One Picture = One Thousand Words . . .?

One Picture = One Thousand Words . . .?

Huff price 1About a month ago Gabe Dybing wrote an excellent post in which he, among other things, praised my Dhulyn and Parno Novels (thanks again, Gabe). I obviously don’t quarrel with anything he had to say, but there was one observation that made me raise my eyebrows, and that was his take on the cover art. The whole post is worth reading (not just the part about my books) but what Dying has to say about my covers is important not just for me, but for any of us involved in the writing and reading of books. Looking at the art from the sales perspective, what it is about the cover that encourages a reader to buy a book, Dybing has two caveats. First, he feels the characters are too “posed,” in that they’re “battle-ready” when nothing is in fact happening. Second, he objects to the photo-realism, since it could restrain the readers in imagining the characters for themselves. As it happens, he feels the artist, Steve Stone, did capture Dhulyn pretty well, except for her skin colour, and her “wolf smile.”

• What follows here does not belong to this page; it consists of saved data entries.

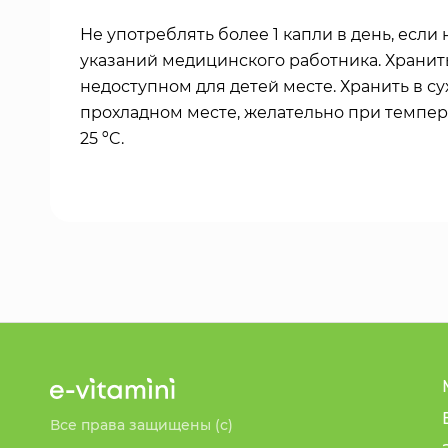
Не употреблять более 1 капли в день, если 
указаний медицинского работника. Хранит
недоступном для детей месте. Хранить в су
прохладном месте, желательно при темпер
25 ºC.
Все права защищены (с)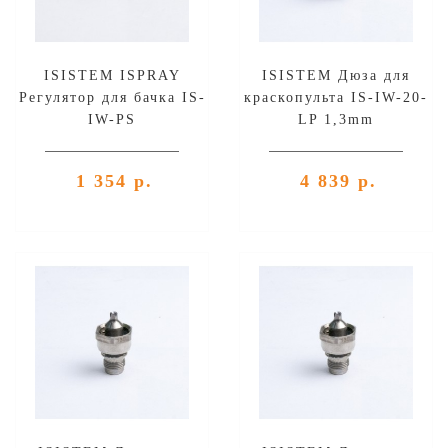
ISISTEM ISPRAY
ISISTEM Дюза для
Регулятор для бачка IS-
краскопульта IS-IW-20-
IW-PS
LP 1,3mm
1 354 р.
4 839 р.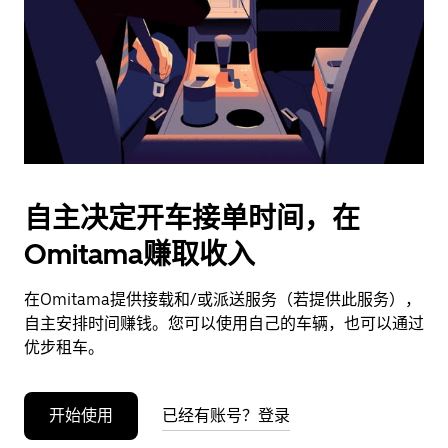
日
期。
按
退
出
键
可
关
闭
自主决定开车接单时间，在
日
Omitama赚取收入
历。
在Omitama提供接载和/或派送服务（若提供此服务），
自主安排时间赚钱。您可以使用自己的车辆，也可以通过
优步租车。
开始使用
已经有账号？登录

Huff PriceInteresting bit about that. The artist chose his models from modeling/acting agency photos to match the physical descriptions I’d provided to my editor/publisher, Sheila Gilbert at DAW. It wasn’t until the models arrived for the session that Stone realized the woman was black. I know, it does make you wonder what the photos were like, but that’s not a question I can answer. The situation was explained to her, and apparently the model/actress didn’t mind being depicted as a woman from a race noted for the pallor of their skin and the redness of their hair.

As for the wolf’s smile, you don’t really want to see that. Ever. Trust me.

On the whole, I think I’ve been very lucky with my cover art, but before I go on I have to confess a couple of things. First, I have almost no visual memory (except for faces), and don’t really respond to visual cues. Off the top of my head, I couldn’t describe to you the cover of any book, not even the ones I’ve read over and over. Okay, I can recognize the Tenniel drawings from Alice in Wonderland, the original art from the Chronicles of Narnia, and the Dali illustrations from a recent edition of Don Quijote, but there I’m thinking about the artists, not the books. And even there I’m pretty sure I couldn’t tell you what was on the covers.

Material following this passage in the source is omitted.